ATLANTA (AP) _ Government scientists say they’re worried that clove cigarettes may cause severe respiratory illness, but an industry group labeled as ″misconceptions and speculations″ suggestions that the increasingly popular smokes are dangerous.

″There is enough information that we are very concerned clove cigarettes may cause acute illness in some people,″ said Dr. Sue Binder, a researcher with the Centers for Disease Control.

However, there is no conclusive proof at the present time that clove cigarettes are more dangerous than plain cigarettes, Ms. Binder cautioned.

The CDC said it has received reports of 12 people with severe respiratory illness ″possibly associated″ with smoking clove cigarettes, which contain the fragrant spice in addition to tobacco.

Symptoms included coughing up blood, spasmodic lung contractions and fluid in the lungs, sometimes within hours after smoking the cigarettes, the CDC said. Milder symptoms include nausea, angina, respiratory infections and chronic cough.

A newly formed industry group quickly responded to the CDC report.

″Today’s report ... clearly reinforces our position that there is no verifiable evidence to directly link the smoking of clove cigarettes with any acute respiratory complications,″ the Specialty Tobacco Council said Thursday in a statement.

″There is no scientific or medical proof to support the widely reported and still unsubstantiated misconceptions and speculations that clove cigarettes are the cause″ of reported illnesses, the council said.

Eugenol, the major active ingredient in cloves, has been used as a dental anesthetic for years, but there is not yet sufficient evidence to determine what health effects may be associated with it, Ms. Binder said.

The CDC report cited two cases of California men who came down with serious respiratory illnesses the day after smoking clove cigarettes. ″If eugenol is a direct irritant, yes, you would expect to see the effects pretty quickly,″ the CDC researcher said.

Both men had smoked clove cigarettes before, leading scientists to speculate that some effects may build up until smokers become ″more sensitive,″ she added.

″It’s hard to say since we know so little,″ she said. ″This is all postulation.″

But at best, smokers of clove cigarettes, which are more than 60 percent tobacco, are at risk of the same chronic ailments as other cigarette smokers, including lung cancer and heart disease, Ms.

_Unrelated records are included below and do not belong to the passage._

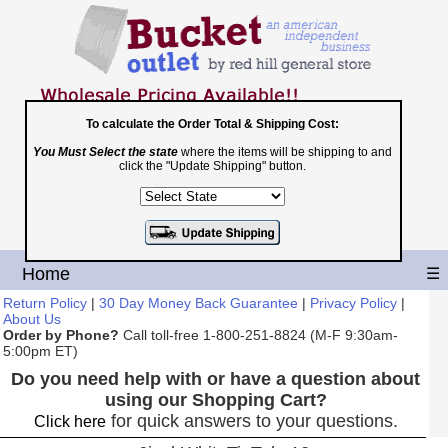
To calculate the Order Total & Shipping Cost:
You Must Select the state
where the items will be shipping to and
Toll Free
click the "Update Shipping" button.
1-800-251-8824
Shopping Cart
|
Checkout
Home
☰
Return Policy
|
30 Day Money Back Guarantee
|
Privacy Policy
|
About Us
Order by Phone?
Call toll-free 1-800-251-8824 (M-F 9:30am-
5:00pm ET)
Do you need help with or have a question about
using our Shopping Cart?
for quick answers to your questions.
Click here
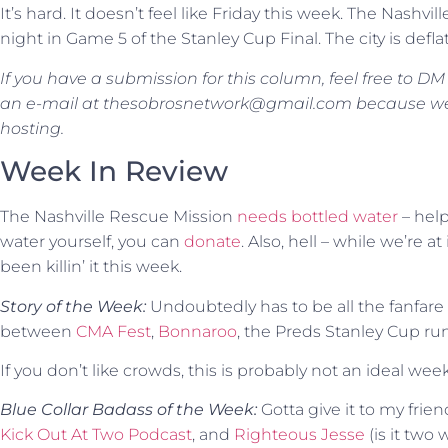
It’s hard. It doesn’t feel like Friday this week. The Nashvil
night in Game 5 of the Stanley Cup Final. The city is defl
If you have a submission for this column, feel free to D
an e-mail at thesobrosnetwork@gmail.com because we’re
hosting.
Week In Review
The Nashville Rescue Mission
needs bottled water
– help
water yourself, you can
donate
. Also, hell – while we’re at
been killin’ it this week.
Story of the Week:
Undoubtedly has to be all the fanfare
between
CMA Fest
,
Bonnaroo
, the Preds Stanley Cup run. 
If you don’t like crowds, this is probably not an ideal 
Blue Collar Badass of the Week:
Gotta give it to my frie
Kick Out At Two Podcast
, and
Righteous Jesse
(is it two 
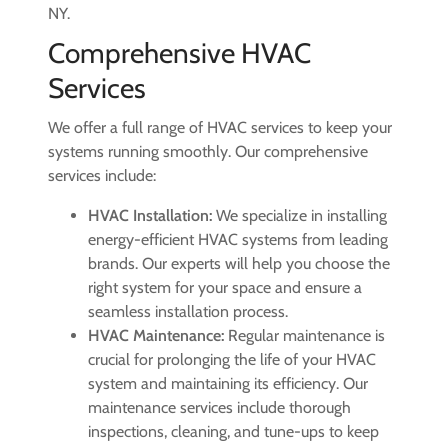
NY.
Comprehensive HVAC
Services
We offer a full range of HVAC services to keep your
systems running smoothly. Our comprehensive
services include:
HVAC Installation:
We specialize in installing
energy-efficient HVAC systems from leading
brands. Our experts will help you choose the
right system for your space and ensure a
seamless installation process.
HVAC Maintenance:
Regular maintenance is
crucial for prolonging the life of your HVAC
system and maintaining its efficiency. Our
maintenance services include thorough
inspections, cleaning, and tune-ups to keep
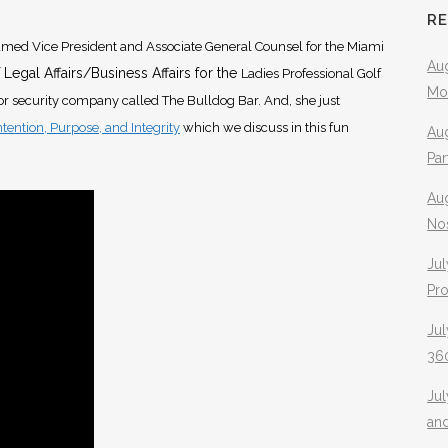
R
med Vice President and Associate General Counsel for the Miami
Aug
 Legal Affairs/Business Affairs for the
Ladies Professional Golf
Mo
oor security company called The Bulldog Bar. And, she just
Intention, Purpose, and Integrity
which we discuss in this fun
Aug
Pa
Au
No
Jul
Pr
Jul
360
Ju
an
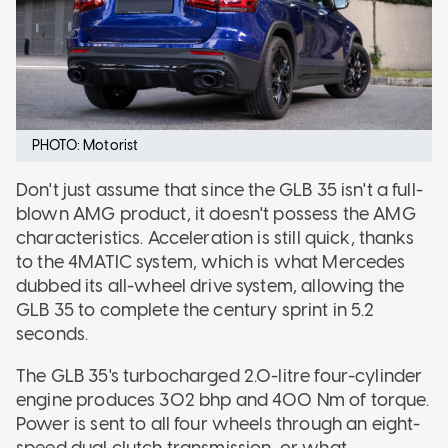
PHOTO: Motorist
Don't just assume that since the GLB 35 isn't a full-
blown AMG product, it doesn't possess the AMG
characteristics. Acceleration is still quick, thanks
to the 4MATIC system, which is what Mercedes
dubbed its all-wheel drive system, allowing the
GLB 35 to complete the century sprint in 5.2
seconds.
The GLB 35's turbocharged 2.0-litre four-cylinder
engine produces 302 bhp and 400 Nm of torque.
Power is sent to all four wheels through an eight-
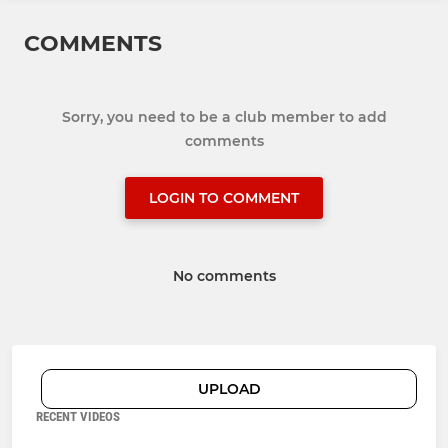
COMMENTS
Sorry, you need to be a club member to add
comments
LOGIN TO COMMENT
No comments
UPLOAD
RECENT VIDEOS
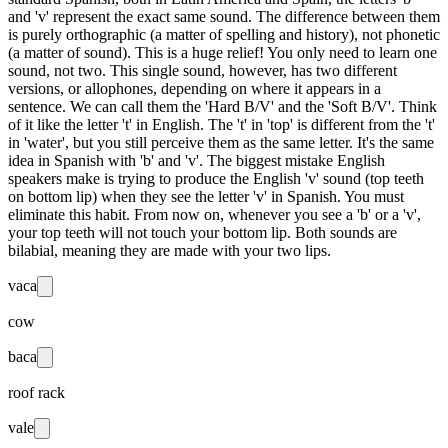
and 'v' represent the exact same sound. The difference between them
is purely orthographic (a matter of spelling and history), not phonetic
(a matter of sound). This is a huge relief! You only need to learn one
sound, not two. This single sound, however, has two different
versions, or allophones, depending on where it appears in a
sentence. We can call them the 'Hard B/V' and the 'Soft B/V'. Think
of it like the letter 't' in English. The 't' in 'top' is different from the 't'
in 'water', but you still perceive them as the same letter. It's the same
idea in Spanish with 'b' and 'v'. The biggest mistake English
speakers make is trying to produce the English 'v' sound (top teeth
on bottom lip) when they see the letter 'v' in Spanish. You must
eliminate this habit. From now on, whenever you see a 'b' or a 'v',
your top teeth will not touch your bottom lip. Both sounds are
bilabial, meaning they are made with your two lips.
vaca
cow
baca
roof rack
vale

Binder said.

″We’re looking for any dangers greater than normal American cigarettes,″ she said. ″We’re concerned that clove cigarettes deliver more tar and nicotine... They may be smoked differently because people deeply inhale.″

There are ″real significant health effects from just tobacco,″ she added. ″Whether there are adverse health effects associated with the cloves is the question we haven’t answered.″

Clove cigarettes have been imported into the United States from Indonesia since 1968. Sales increased from 12 million in 1980 to 150 million four years later, and most purchasers are between 17 and 30 years old, the CDC said in its Morbidity and Mortality Weekly Report.

New Mexico outlawed the sale of clove cigarettes last month; lawmakers in Michigan have introduced similar legislation.

The industry group, formed this week in Los Angeles representing two Indonesian clove cigarette manufacturers and six U.S. importers, said such legislation ″deprives people of the freedom of choice″ with no scientific evidence for doing so.